In [None]:
import pandas as pd
import operator
import time
import numpy as np

In [None]:
config = {}

config['project_path'] = '..'
config['data_folder_path'] = 'data'
config['temp_folder_path'] = 'temp'

# input files
config['offtake_input1'] = 'POS-202001-202002.csv'
config['offtake_input2'] = 'POS-202003-202005.csv'
config['MDM_mapping'] = 'MDM_mapping.xlsx'

# output files
config['performance_offtake'] = 'Performance Danone offtake 202001-05.xlsx'
config['nation_province_by_brand_file'] = '202001-05_nation_province_by_brand.xlsx'
config['nation_to_province_brand_file'] = '202001-05_nation_to_province_brand.xlsx'
config['brand_to_province_brand_file'] = '202001-05_brand_to_province_brand.xlsx'
config['province_to_province_brand_file'] = '202001-05_province_to_province_brand_file.xlsx'

## Read Offtake

In [None]:
# schema of input file
offtake_columns = ['Year','Month','Channel_Code','Grade_Group_Code',
                   'Grade_Code','region_name','SubRegion_Name','Province_Name',
                   'xcity_name','Account_Name','Customer_Code',
                   'Customer_Name','validity','Brand','SKU','Offtake_Qty',
                   'Offtake_Qty_Factor','Offtake_SP_Value','Offtake_SP_Value_Factor']
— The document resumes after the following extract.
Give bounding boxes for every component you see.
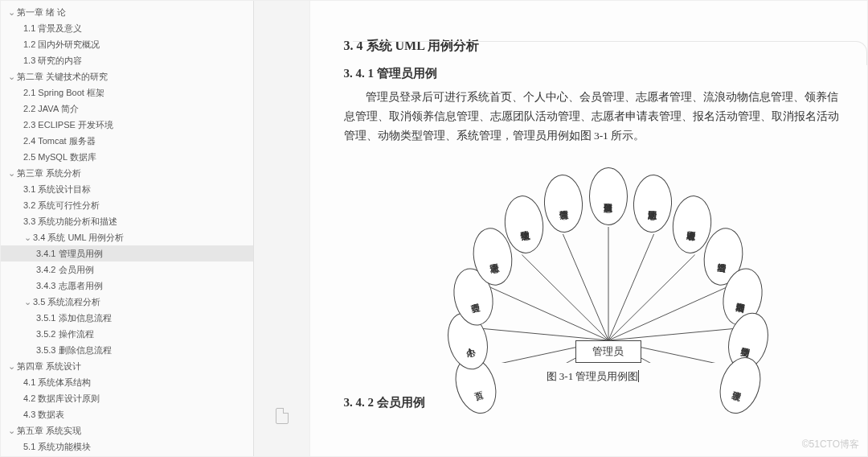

# Only below columns from input file are needed
select_columns = ['YearMonth','Distributor_Code','Customer_Code',
                  'Product_Code','Sellout_SP_Value']
offtake_df = pd.DataFrame(columns=offtake_columns)

input_file_path = config['project_path'] + '/' \
                        + config['data_folder_path'] + '/' \
                        + config['offtake_input1']

input_df = pd.read_csv(input_file_path, dtype=str)
input_df = input_df[offtake_columns]
offtake_df = offtake_df.append(input_df, ignore_index=True)

input_file_path = config['project_path'] + '/' \
                        + config['data_folder_path'] + '/' \
                        + config['offtake_input2']
input_df = pd.read_csv(input_file_path, dtype=str)
input_df = input_df[offtake_columns]
offtake_df = offtake_df.append(input_df, ignore_index=True)

In [None]:
offtake_df['YearMonth'] = offtake_df['Year'] + '0' + offtake_df['Month']

In [None]:
offtake_df['Offtake_SP_Value'] = offtake_df['Offtake_SP_Value'].replace(' ','')
offtake_df['Offtake_SP_Value'] = offtake_df['Offtake_SP_Value'].astype('float')

In [None]:
input_file_path = config['project_path'] + '/' \
                        + config['data_folder_path'] + '/' \
                        + config['MDM_mapping']

province_df = pd.read_excel(input_file_path, dtype=str)
province_df = province_df[['MDM_province_name', 'MDM_province_code']].drop_duplicates()

In [None]:
offtake_df = pd.merge(offtake_df, province_df, left_on='Province_Name', right_on='MDM_province_name', how='left' )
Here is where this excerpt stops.